Function requirements are cumulative: If you fail to meet any of them, then all bets are off

A customer was having problems with the Wait­For­Multiple­Objects function:

We are looking for a clarification of the behavior of Wait­For­Multiple­Objects. We have a thread that waits on two handles (call them Handle1 and Handle2) with Wait­For­Multiple­Objects, bWaitAll = FALSE. Under certain conditions, we signal Handle1 and close Handle2 from another thread while the wait is in progress. This results in WAIT_FAILED being returned from the wait call. MSDN is not clear on what the expected behavior is here. On the one hand, it says

  1. When bWait is FALSE, this function checks the handles in the array in order starting with index 0, until one of the objects is signaled. If multiple objects become signaled, the function returns the index of the first handle in the array whose object was signaled.

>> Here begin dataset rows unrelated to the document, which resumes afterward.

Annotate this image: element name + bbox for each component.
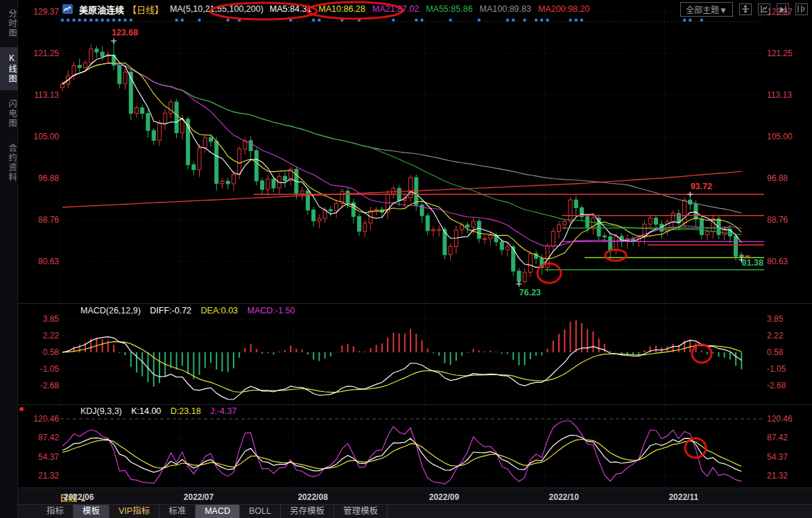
toolbar-tab-template[interactable]: 模板 [74, 505, 110, 518]
svg-text:80.63: 80.63 [767, 257, 788, 266]
svg-text:93.72: 93.72 [691, 182, 712, 191]
macd-histogram [68, 320, 741, 386]
svg-text:88.76: 88.76 [38, 215, 59, 225]
expand-panel-icon[interactable] [795, 3, 808, 15]
svg-text:-2.68: -2.68 [40, 381, 60, 390]
svg-text:21.32: 21.32 [38, 471, 59, 481]
svg-text:54.37: 54.37 [767, 452, 788, 462]
scale-right-icon[interactable] [777, 3, 789, 15]
kdj-legend: KDJ(9,3,3) K:14.00 D:23.18 J:-4.37 [80, 406, 243, 416]
x-axis-month-label: 2022/06 [64, 492, 94, 502]
svg-text:76.23: 76.23 [519, 288, 541, 297]
svg-text:88.76: 88.76 [767, 215, 788, 225]
left-tab-strip: 分时图K线图闪电图合约资料 [0, 0, 18, 518]
kdj-j-value: J:-4.37 [210, 406, 236, 416]
kdj-k-value: K:14.00 [131, 406, 161, 416]
kdj-j-line [62, 421, 741, 484]
svg-text:0.58: 0.58 [43, 347, 60, 357]
macd-dea-line [62, 342, 741, 392]
svg-text:3.85: 3.85 [43, 314, 60, 324]
x-axis-month-label: 2022/07 [184, 492, 214, 502]
x-axis-month-label: 2022/10 [549, 492, 579, 502]
svg-text:96.88: 96.88 [767, 173, 788, 183]
svg-text:113.13: 113.13 [34, 90, 59, 100]
kdj-d-value: D:23.18 [171, 406, 201, 416]
top-header: 美原油连续 【日线】 MA(5,10,21,55,100,200) MA5:84… [18, 0, 812, 18]
svg-text:121.25: 121.25 [767, 49, 793, 58]
ma-value-4: MA100:89.83 [480, 4, 531, 14]
macd-legend: MACD(26,12,9) DIFF:-0.72 DEA:0.03 MACD:-… [80, 306, 302, 316]
toolbar-tab-boll[interactable]: BOLL [240, 505, 281, 518]
svg-text:81.38: 81.38 [742, 258, 763, 268]
ma21-line [62, 63, 741, 246]
macd-diff-value: DIFF:-0.72 [150, 306, 191, 316]
scale-left-icon[interactable] [758, 3, 770, 15]
ma-value-2: MA21:87.02 [372, 4, 419, 14]
app: { "header": { "symbol": "美原油连续", "period… [0, 0, 812, 518]
macd-dea-value: DEA:0.03 [201, 306, 239, 316]
sidebar-tab-contract-info[interactable]: 合约资料 [0, 137, 18, 189]
last-price-tick [745, 255, 750, 257]
svg-text:123.68: 123.68 [112, 28, 138, 37]
svg-text:120.46: 120.46 [33, 414, 59, 424]
x-axis-month-label: 2022/08 [297, 492, 327, 502]
svg-text:2.22: 2.22 [43, 331, 60, 340]
toolbar-tab-macd[interactable]: MACD [196, 505, 240, 518]
period-tag: 【日线】 [128, 3, 164, 16]
level-lines [254, 194, 764, 270]
x-axis-bar: 日线▲ 2022/062022/072022/082022/092022/102… [18, 487, 812, 504]
svg-text:-2.68: -2.68 [767, 381, 786, 390]
toolbar-tab-indicator[interactable]: 指标 [37, 505, 74, 518]
macd-diff-line [62, 337, 741, 399]
symbol-title: 美原油连续 [79, 3, 124, 16]
sidebar-tab-flash-chart[interactable]: 闪电图 [0, 93, 18, 135]
svg-text:105.00: 105.00 [33, 132, 59, 141]
svg-text:87.42: 87.42 [767, 433, 788, 442]
pan-crosshair-icon[interactable] [739, 3, 752, 15]
toolbar-tab-vip-indicator[interactable]: VIP指标 [110, 505, 159, 518]
svg-text:96.88: 96.88 [38, 173, 59, 183]
toolbar-tab-manage-template[interactable]: 管理模板 [334, 505, 388, 518]
svg-text:105.00: 105.00 [767, 132, 793, 141]
x-axis-month-label: 2022/11 [668, 492, 698, 502]
ma200-line [62, 171, 741, 207]
svg-text:54.37: 54.37 [38, 452, 59, 462]
ma-value-0: MA5:84.31 [270, 4, 311, 14]
bottom-toolbar: 指标模板VIP指标标准MACDBOLL另存模板管理模板 [18, 504, 812, 518]
candles-layer [61, 41, 743, 284]
ma5-line [62, 55, 741, 267]
svg-text:2.22: 2.22 [767, 331, 784, 340]
svg-text:113.13: 113.13 [767, 90, 792, 100]
macd-macd-value: MACD:-1.50 [248, 306, 295, 316]
pivot-markers [111, 38, 744, 286]
toolbar-tab-standard[interactable]: 标准 [159, 505, 196, 518]
ma-value-3: MA55:85.86 [426, 4, 472, 14]
macd-name: MACD(26,12,9) [80, 306, 141, 316]
sidebar-tab-time-chart[interactable]: 分时图 [0, 3, 18, 44]
ma-value-1: MA10:86.28 [318, 4, 365, 14]
svg-text:120.46: 120.46 [767, 414, 793, 424]
ma-settings-label: MA(5,10,21,55,100,200) [170, 4, 264, 14]
kdj-name: KDJ(9,3,3) [80, 406, 122, 416]
kline-chart-icon [62, 4, 73, 14]
svg-text:0.58: 0.58 [767, 347, 784, 357]
svg-text:121.25: 121.25 [33, 49, 59, 58]
svg-text:21.32: 21.32 [767, 471, 788, 481]
svg-text:3.85: 3.85 [767, 314, 784, 324]
svg-text:-1.05: -1.05 [40, 364, 60, 374]
panel-marker-dot [19, 407, 24, 411]
event-dots [61, 19, 703, 21]
x-axis-month-label: 2022/09 [429, 492, 459, 502]
ma-value-5: MA200:98.20 [538, 4, 589, 14]
sidebar-tab-kline-chart[interactable]: K线图 [0, 47, 18, 90]
svg-text:80.63: 80.63 [38, 257, 59, 266]
toolbar-tab-save-template[interactable]: 另存模板 [281, 505, 334, 518]
ma-values: MA5:84.31MA10:86.28MA21:87.02MA55:85.86M… [270, 4, 596, 14]
theme-select-button[interactable]: 全部主题▼ [680, 2, 733, 17]
kdj-d-line [62, 440, 741, 469]
svg-text:87.42: 87.42 [38, 433, 59, 442]
svg-text:-1.05: -1.05 [767, 364, 786, 374]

This description implies that the wait should never fail, because the function should have noticed that Handle1 is signaled before it got around to noticing that Handle2 was invalid.

On the other hand, the documentation also says

  1. If one of these handle is closed while the wait is still pending, the function's behavior is undefined.

What behavior is guaranteed here?

Once you violate a constraint (in this case, the constraint that the handles remain valid for the duration of the wait operation), you have failed to meet the prerequisites and the behavior is undefined. You can't say, "Well, sure you say I can't do X, but if you follow exactly the steps given in this description of how signaled objects are selected, then the function wouldn't even have noticed X before coming to a decision, so the fact that I broke one of the rules is irrelevant!"

The description of the behavior of the Wait­For­Multiple­Objects function when bWait is FALSE is not an implementation specification. It's a description of how to interpret the behavior of the function. The algorithmic way the function behavior is described is to assist in understanding the behavior; it doesn't mean that the function actually follows the algorithm step-by-step. (In reality, there is no polling loop, as the algorithmic description implies. All the handles are waited on simultaneously. It's like Lebesgue integration: You integrate over the entire domain at once.)

An algorithm-free description of the behavior when bWait is false might go like this:

  1. When bWait is FALSE, the function does not return until one of the handles in the array becomes signaled. The return value is the smallest index corresponding to a signaled handle.

This description is purely declarative but gives you no mental model.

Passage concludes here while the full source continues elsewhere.